# [DATA TO USE]

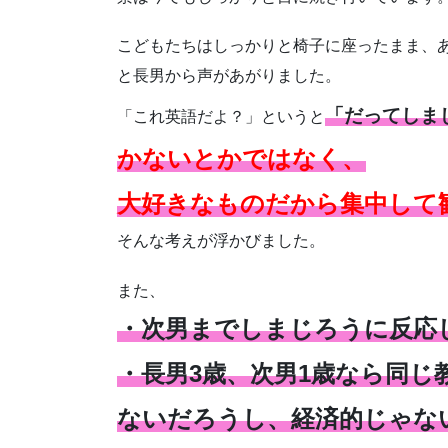
こどもたちはしっかりと椅子に座ったまま、あ
と長男から声があがりました。
「だってしま
「これ英語だよ？」というと
かないとかではなく、
大好きなものだから集中して
そんな考えが浮かびました。
また、
・次男までしまじろうに反応
・長男3歳、次男1歳なら同
ないだろうし、経済的じゃな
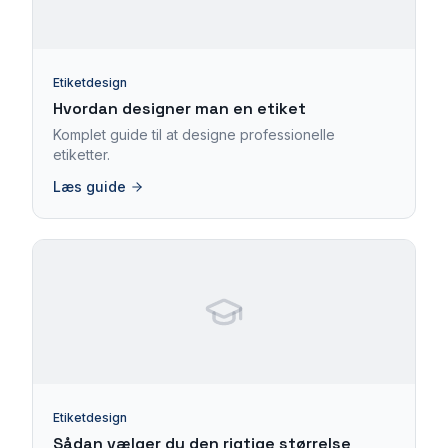
Etiketdesign
Hvordan designer man en etiket
Komplet guide til at designe professionelle
etiketter.
Læs guide
Etiketdesign
Sådan vælger du den rigtige størrelse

# [EXERCISE]
Find how many lines in the entries include the string "guide", and state only the number.

# [YOUR RESPONSE]
2